Internal Pentagon budget documents indicate the Obama administration will once again seek to end development of the engine program in the FY ’11 Defense Department budget proposal set to be unveiled next Monday.
The second-engine is funded in the FY ’10 defense appropriations and authorization acts. However, before House-Senate negotiators on those final pieces of legislation agreed to include the alternate engine, the Senate voted against it last July during consideration of the authorization measure and last October when it passed the appropriations version.
Levin argued the investment already made in the program, which is pegged to enter into production in FY ’10, is “way past the 50-yard line.”
“It wouldn’t make sense to stop production on an engine which, because it is a competitive engine, it leads to significant savings because it would mean there would be competition as well as a back-up engine,” he said.
Opponents of the F136 alternate engine, which is in addition to the primary F135 engine for the Joint Strike Fighter being built by Pratt & Whitney [UTX], argue it is not needed and wasteful.
The SASC has scheduled a hearing on the Air Force’s budget request, with Secretary Michael Donley and Chief of Staff Gen. Norton Schwartz, on Feb. 9; funding for the multi- service F-35 is expected to generate ample discussion.
The Obama administration is expected to call for the termination of several addition weapon-system efforts in its FY ’11 budget, such as Boeing‘s [BA] C-17 cargo airplane, and end planning for future programs including the Navy’s CG(X) cruiser and EP(X) intelligence aircraft. FY ’11 will begin Oct. 1.
Levin noted the Obama administration was successful in ending the majority of weapons programs it sought to terminate in FY ’10, during a significant reorganization of the Pentagon’s budget.
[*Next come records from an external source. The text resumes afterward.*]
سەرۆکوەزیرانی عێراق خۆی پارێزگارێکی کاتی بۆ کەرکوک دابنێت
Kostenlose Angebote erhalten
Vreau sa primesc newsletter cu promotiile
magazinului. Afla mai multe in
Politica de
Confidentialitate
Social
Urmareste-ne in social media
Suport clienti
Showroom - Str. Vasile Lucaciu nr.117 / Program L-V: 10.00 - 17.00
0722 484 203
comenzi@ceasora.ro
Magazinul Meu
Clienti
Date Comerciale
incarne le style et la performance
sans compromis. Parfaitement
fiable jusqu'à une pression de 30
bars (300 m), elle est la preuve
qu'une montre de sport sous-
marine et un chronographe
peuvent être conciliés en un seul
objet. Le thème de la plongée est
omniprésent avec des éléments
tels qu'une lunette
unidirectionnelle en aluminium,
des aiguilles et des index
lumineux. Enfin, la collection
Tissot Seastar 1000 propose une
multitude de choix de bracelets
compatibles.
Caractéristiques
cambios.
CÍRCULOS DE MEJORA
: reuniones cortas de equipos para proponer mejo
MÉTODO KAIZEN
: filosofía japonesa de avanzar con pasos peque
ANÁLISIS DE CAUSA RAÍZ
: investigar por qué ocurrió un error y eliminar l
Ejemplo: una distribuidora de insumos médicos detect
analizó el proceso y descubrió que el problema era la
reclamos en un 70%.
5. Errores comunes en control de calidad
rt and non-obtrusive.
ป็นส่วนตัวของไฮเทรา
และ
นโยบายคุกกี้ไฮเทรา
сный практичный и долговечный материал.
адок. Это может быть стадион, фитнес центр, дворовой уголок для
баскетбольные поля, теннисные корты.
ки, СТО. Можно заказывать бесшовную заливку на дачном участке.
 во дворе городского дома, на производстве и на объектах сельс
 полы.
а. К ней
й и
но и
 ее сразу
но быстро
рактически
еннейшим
Congress, however, did reject some of the proposed changes, and succeeded in continuing the F-35 alternate engine and C-17 production line over Pentagon objections.
The Obama administration also is expected to submit a supplement war-funding request for FY ’10 to Congress next week. Levin said while he expects some “vocal pushback” to the war appropriations bill in Congress, he does not expect a significant number of lawmakers to oppose the troop-funding measure.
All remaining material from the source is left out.